And a woman who held a babe against her bosom said, speak to us of Children.
And he said:
Your children are not your children.
They are the sons and daughters of Life’s longing for itself.
They come through you but not from you,
And though they are with you yet they belong not to you.
You may give them your love but not your thoughts,
For they have their own thoughts.
You may house their bodies but not their souls,
For their souls dwell in the house of tomorrow, which you cannot visit, not even in your dreams.
You may strive to be like them, but seek not to make them like you.
For life goes not backward nor tarries with yesterday.
You are the bows from which your children as living arrows are sent forth.
The Archer sees the mark upon the path of the infinite, and He bends you with his might that His arrows may go swift and far.
Let your bending in the Archer’s hand be for gladness;
For even as He loves the arrow that flies, so He loves also the bow that is stable.
It is almost impossible to find a book comparable to Kahlil Gibran’s The Prophet, for the simple reason that it has a tremendous inner consistency: first he talks about love, then he talks about marriage and now he’s going to talk about children. This is how the river of life flows – from love to marriage to children.
And a woman who held a babe against her bosom said, speak to us of Children.

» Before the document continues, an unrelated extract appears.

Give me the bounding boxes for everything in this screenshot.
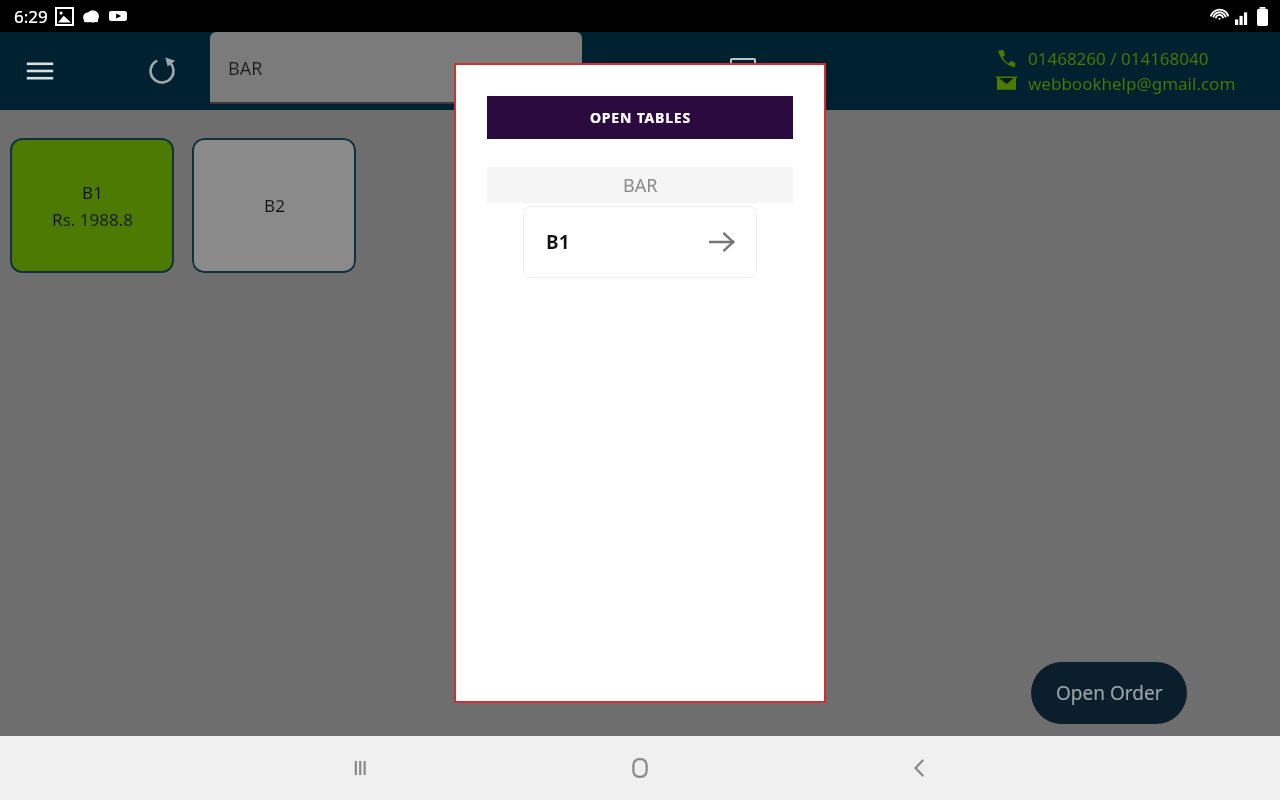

Before I start my meditations on Kahlil Gibran, one more thing has to be noted – that all three of these questions have come from women. Men also ask questions but they are always abstract, about God – who the hell is this guy? Just an invention of man’s mind, and nothing much, it is not an authentic question – about heaven and hell and about thousands of other things, but all abstract. They don’t touch your life at all. You can live perfectly well without a God. In fact, you are living perfectly well – whether God is or not makes no difference to you.
I have seen the theists and I have seen the atheists. If you talk to them, their ideas are just diametrically opposite to each other. But if you look at their lives they are the same. You can see their real problems by observing their lives: they are about love, they are about marriage, they are about children. But in their books, in their philosophies, they are talking about things which do not matter at all.
Do you see the difference? The woman is more realistic, more pragmatic, more earthbound. She has roots. Her inquiries are not just games and puzzles about empty words. And, for centuries, the woman has not been allowed even to ask. It is because of this that people’s minds are full of all kinds of garbage and their lives are empty. They do not know anything about the real problems that have to be encountered every moment, from the cradle to the grave.
A great philosopher of India, a contemporary man, Dr. Ranade was the most respected and the most learned scholar, logician. He was a professor of philosophy at the University of Allahabad. In his days, the department of philosophy at the University of Allahabad had become the most prominent department of philosophy in India, and India has almost one thousand universities.
I saw him just a few days before he died. He was very old, retired, but still people used to come from far and wide – not only from this country but from all over the world – to ask questions, to inquire.
I was sitting with him. He said to me: “What are your questions?”